WHAT NEEDS TO BE DONE
Go to the line below containing "sin atar en" and print exactly from there through the line containing "працы размеркаванай генерац", both included. Print nothing else.

Collected data
+ + + + +
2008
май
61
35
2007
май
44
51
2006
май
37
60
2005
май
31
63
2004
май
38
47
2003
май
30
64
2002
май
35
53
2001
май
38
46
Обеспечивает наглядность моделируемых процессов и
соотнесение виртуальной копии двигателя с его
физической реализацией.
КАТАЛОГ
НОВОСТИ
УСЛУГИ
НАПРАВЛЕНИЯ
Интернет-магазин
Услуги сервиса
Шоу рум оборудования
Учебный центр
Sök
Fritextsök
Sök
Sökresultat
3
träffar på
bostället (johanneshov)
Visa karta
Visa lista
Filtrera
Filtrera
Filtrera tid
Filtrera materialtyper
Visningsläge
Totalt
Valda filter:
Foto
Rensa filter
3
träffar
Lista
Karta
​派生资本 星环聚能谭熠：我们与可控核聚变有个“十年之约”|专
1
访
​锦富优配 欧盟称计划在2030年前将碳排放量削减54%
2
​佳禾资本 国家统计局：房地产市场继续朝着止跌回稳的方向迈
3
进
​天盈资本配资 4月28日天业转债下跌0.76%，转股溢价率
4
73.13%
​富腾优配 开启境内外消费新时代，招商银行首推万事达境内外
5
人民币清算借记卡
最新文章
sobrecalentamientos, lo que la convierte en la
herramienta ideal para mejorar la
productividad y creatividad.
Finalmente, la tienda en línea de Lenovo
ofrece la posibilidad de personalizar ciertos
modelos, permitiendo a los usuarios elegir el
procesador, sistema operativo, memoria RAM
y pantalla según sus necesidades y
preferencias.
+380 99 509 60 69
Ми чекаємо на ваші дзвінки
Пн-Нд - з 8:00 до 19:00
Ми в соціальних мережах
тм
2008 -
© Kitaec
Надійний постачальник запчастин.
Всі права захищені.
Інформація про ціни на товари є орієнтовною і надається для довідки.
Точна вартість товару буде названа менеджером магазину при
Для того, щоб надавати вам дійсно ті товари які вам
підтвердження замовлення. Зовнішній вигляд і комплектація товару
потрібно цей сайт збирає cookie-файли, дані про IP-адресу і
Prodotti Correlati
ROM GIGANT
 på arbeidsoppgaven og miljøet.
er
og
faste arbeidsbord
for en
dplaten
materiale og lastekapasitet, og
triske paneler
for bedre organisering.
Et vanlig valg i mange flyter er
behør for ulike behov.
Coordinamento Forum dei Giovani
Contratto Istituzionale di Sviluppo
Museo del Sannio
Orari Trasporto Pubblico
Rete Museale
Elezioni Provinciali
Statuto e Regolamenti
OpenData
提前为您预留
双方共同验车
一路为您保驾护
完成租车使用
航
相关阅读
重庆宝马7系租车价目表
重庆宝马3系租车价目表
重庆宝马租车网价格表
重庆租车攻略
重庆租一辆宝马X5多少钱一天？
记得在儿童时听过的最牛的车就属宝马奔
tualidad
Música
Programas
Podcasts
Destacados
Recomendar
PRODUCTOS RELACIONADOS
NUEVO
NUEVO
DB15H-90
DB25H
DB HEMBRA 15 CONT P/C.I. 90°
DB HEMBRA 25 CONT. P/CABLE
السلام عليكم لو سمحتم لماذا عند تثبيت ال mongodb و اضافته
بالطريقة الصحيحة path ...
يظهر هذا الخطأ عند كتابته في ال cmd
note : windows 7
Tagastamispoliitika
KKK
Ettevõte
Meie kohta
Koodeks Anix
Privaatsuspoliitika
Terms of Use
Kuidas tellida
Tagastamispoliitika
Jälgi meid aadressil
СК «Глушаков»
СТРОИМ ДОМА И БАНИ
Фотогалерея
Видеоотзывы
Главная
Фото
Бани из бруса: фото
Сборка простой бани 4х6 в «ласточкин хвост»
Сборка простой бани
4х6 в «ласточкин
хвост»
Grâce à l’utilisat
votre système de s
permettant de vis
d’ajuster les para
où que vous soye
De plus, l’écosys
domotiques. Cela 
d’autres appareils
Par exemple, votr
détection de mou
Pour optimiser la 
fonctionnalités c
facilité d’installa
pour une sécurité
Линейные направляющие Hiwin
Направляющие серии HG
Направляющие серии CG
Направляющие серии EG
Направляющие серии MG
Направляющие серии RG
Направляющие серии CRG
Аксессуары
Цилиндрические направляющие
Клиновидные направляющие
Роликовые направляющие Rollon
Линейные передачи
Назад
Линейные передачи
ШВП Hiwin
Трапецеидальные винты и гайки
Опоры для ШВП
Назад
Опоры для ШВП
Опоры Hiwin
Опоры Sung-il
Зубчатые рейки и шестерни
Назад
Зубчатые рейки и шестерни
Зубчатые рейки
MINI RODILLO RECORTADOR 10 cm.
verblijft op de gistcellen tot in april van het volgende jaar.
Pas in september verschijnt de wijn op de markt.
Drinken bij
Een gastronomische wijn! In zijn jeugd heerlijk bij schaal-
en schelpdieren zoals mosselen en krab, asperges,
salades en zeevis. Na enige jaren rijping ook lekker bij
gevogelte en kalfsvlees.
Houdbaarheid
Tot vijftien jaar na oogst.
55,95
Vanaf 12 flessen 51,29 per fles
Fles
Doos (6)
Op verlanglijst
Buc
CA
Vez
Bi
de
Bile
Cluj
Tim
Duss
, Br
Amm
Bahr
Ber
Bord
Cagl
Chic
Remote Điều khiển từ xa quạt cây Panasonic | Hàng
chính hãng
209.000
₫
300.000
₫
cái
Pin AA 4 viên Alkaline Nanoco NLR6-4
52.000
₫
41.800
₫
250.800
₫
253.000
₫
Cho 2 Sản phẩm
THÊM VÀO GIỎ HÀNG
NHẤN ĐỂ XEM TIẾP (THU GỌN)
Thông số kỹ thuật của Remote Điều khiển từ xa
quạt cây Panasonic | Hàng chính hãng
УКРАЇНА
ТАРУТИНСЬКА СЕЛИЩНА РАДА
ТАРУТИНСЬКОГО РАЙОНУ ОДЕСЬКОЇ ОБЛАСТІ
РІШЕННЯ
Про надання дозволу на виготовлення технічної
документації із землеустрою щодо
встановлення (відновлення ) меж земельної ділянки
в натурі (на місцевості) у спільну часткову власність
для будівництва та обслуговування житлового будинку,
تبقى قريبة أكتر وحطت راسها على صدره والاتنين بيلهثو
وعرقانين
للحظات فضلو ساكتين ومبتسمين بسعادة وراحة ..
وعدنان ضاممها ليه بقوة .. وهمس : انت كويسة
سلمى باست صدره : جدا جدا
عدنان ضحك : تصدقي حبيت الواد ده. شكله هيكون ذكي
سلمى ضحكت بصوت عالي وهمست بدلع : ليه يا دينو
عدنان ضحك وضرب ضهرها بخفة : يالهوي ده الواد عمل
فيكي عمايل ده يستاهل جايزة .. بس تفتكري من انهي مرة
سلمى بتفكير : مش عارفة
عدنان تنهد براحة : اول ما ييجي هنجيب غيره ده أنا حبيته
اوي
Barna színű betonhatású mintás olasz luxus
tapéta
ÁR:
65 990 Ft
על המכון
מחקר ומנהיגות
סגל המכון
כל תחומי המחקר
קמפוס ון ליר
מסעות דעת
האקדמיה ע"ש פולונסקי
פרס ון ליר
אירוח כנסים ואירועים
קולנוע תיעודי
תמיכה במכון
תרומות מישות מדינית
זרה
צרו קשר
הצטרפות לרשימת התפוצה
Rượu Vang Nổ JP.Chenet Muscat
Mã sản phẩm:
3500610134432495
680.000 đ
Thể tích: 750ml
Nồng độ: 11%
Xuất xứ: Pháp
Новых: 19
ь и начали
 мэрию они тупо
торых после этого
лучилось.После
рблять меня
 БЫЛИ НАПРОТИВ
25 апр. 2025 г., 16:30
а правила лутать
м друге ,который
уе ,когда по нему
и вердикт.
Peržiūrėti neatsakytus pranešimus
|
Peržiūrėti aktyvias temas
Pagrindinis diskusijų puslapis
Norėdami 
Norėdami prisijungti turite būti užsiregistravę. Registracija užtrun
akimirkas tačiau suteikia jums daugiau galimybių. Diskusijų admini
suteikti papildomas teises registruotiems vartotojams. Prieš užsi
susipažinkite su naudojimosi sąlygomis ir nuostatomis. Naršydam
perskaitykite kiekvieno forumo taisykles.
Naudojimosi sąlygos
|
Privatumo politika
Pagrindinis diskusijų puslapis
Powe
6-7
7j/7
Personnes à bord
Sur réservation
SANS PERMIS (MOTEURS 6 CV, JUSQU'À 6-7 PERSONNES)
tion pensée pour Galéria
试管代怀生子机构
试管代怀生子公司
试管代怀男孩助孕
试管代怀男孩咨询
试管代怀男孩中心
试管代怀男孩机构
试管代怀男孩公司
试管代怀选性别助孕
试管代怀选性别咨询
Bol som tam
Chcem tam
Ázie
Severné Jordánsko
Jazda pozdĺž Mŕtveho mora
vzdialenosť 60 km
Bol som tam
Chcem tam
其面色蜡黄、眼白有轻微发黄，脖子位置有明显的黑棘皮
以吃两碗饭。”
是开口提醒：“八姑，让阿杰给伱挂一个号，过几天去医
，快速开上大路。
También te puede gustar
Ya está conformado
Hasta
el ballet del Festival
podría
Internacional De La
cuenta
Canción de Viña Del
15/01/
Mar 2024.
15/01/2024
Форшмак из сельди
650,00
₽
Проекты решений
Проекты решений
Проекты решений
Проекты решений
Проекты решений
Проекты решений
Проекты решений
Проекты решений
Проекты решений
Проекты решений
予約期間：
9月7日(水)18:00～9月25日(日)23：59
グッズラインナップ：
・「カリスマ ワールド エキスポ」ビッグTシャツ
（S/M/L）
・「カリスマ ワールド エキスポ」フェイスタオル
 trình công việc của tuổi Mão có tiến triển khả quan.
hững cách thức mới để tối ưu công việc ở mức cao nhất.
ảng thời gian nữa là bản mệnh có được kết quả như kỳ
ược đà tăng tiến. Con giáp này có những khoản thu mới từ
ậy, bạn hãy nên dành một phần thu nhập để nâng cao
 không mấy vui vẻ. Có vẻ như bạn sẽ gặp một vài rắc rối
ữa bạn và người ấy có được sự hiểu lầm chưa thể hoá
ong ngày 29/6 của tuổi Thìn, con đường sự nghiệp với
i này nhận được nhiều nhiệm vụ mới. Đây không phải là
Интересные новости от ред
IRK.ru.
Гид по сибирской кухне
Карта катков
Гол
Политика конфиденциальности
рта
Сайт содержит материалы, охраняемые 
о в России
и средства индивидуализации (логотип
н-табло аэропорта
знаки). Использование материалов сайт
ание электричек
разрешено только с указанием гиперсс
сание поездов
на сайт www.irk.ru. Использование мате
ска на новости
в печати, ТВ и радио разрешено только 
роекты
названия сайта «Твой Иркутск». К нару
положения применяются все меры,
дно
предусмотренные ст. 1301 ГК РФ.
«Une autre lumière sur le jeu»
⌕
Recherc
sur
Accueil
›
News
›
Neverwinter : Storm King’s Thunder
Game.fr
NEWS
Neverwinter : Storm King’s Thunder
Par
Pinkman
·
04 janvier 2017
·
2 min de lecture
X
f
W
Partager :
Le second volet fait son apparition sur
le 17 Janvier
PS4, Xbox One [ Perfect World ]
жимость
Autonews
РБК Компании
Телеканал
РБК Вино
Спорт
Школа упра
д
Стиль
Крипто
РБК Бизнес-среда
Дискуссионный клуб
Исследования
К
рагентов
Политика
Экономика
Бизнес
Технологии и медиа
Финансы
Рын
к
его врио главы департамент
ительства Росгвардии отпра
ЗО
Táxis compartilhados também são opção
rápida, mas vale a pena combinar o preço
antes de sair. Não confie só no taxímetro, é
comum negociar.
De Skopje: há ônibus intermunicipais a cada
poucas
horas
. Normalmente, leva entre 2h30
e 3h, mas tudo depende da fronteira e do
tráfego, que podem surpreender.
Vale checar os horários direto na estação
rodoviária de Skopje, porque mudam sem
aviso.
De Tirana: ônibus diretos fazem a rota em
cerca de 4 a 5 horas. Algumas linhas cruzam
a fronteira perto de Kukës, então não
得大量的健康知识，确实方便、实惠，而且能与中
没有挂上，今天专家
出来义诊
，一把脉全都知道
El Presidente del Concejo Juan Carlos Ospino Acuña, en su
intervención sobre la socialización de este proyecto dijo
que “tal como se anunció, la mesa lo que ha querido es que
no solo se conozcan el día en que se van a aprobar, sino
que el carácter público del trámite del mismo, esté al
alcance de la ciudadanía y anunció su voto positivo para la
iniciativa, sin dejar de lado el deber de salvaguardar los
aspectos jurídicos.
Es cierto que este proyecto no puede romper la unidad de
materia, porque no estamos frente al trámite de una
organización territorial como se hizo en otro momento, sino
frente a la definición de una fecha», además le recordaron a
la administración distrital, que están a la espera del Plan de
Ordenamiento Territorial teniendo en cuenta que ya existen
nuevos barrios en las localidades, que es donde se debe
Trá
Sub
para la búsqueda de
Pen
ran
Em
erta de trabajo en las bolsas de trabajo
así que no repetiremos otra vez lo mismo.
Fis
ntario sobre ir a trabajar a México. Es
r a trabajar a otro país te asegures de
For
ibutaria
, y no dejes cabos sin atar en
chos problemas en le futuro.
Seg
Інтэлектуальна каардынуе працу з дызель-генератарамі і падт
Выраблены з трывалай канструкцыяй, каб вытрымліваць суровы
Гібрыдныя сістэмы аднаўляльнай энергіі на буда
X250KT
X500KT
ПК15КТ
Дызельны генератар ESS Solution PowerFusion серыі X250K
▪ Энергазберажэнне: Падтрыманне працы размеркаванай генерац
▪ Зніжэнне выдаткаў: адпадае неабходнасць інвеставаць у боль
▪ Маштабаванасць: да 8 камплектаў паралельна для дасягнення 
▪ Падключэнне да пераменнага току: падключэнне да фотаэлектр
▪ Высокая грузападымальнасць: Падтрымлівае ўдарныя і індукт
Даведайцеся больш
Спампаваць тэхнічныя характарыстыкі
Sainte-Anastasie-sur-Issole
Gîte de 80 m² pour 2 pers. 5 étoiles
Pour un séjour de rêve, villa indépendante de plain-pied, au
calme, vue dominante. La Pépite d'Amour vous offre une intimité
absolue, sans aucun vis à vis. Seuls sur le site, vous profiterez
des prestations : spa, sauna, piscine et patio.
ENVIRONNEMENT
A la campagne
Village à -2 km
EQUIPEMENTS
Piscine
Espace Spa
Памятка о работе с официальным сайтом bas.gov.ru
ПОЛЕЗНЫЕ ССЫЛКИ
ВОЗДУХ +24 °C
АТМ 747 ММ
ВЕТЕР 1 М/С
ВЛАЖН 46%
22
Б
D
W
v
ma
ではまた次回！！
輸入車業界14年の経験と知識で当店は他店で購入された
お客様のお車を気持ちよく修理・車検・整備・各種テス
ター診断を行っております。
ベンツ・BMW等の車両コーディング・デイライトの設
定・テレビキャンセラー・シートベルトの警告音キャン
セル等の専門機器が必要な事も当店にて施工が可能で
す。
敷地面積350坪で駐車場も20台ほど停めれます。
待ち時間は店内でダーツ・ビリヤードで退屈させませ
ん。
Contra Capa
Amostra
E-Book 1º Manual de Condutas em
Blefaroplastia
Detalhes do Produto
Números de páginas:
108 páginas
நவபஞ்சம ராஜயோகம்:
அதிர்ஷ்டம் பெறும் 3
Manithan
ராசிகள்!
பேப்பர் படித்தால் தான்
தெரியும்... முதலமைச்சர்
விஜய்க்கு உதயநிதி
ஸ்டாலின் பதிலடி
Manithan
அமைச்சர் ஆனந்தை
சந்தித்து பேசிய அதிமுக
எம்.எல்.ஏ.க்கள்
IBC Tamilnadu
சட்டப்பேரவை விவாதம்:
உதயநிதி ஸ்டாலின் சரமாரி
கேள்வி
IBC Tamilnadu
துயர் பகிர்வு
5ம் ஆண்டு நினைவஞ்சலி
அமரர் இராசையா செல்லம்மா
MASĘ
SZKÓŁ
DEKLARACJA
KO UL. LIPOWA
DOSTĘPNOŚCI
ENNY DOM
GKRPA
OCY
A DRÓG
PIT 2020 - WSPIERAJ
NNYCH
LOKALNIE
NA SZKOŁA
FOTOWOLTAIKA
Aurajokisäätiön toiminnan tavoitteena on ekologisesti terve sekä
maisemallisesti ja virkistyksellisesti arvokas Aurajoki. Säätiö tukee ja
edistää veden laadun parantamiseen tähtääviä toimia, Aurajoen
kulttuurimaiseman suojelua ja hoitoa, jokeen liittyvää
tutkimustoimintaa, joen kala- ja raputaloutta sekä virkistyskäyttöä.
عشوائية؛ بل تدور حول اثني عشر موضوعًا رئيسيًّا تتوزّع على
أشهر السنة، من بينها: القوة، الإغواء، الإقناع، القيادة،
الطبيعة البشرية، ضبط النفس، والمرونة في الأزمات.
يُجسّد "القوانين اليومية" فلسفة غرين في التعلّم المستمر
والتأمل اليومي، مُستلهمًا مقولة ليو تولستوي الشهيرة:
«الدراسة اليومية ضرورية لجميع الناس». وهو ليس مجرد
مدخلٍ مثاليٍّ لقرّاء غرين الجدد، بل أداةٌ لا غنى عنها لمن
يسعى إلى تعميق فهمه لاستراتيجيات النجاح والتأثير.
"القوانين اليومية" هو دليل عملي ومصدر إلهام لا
+ + + + +
EXPECTED ANSWER
, y no dejes cabos sin atar en
chos problemas en le futuro.
Seg
Інтэлектуальна каардынуе працу з дызель-генератарамі і падт
Выраблены з трывалай канструкцыяй, каб вытрымліваць суровы
Гібрыдныя сістэмы аднаўляльнай энергіі на буда
X250KT
X500KT
ПК15КТ
Дызельны генератар ESS Solution PowerFusion серыі X250K
▪ Энергазберажэнне: Падтрыманне працы размеркаванай генерац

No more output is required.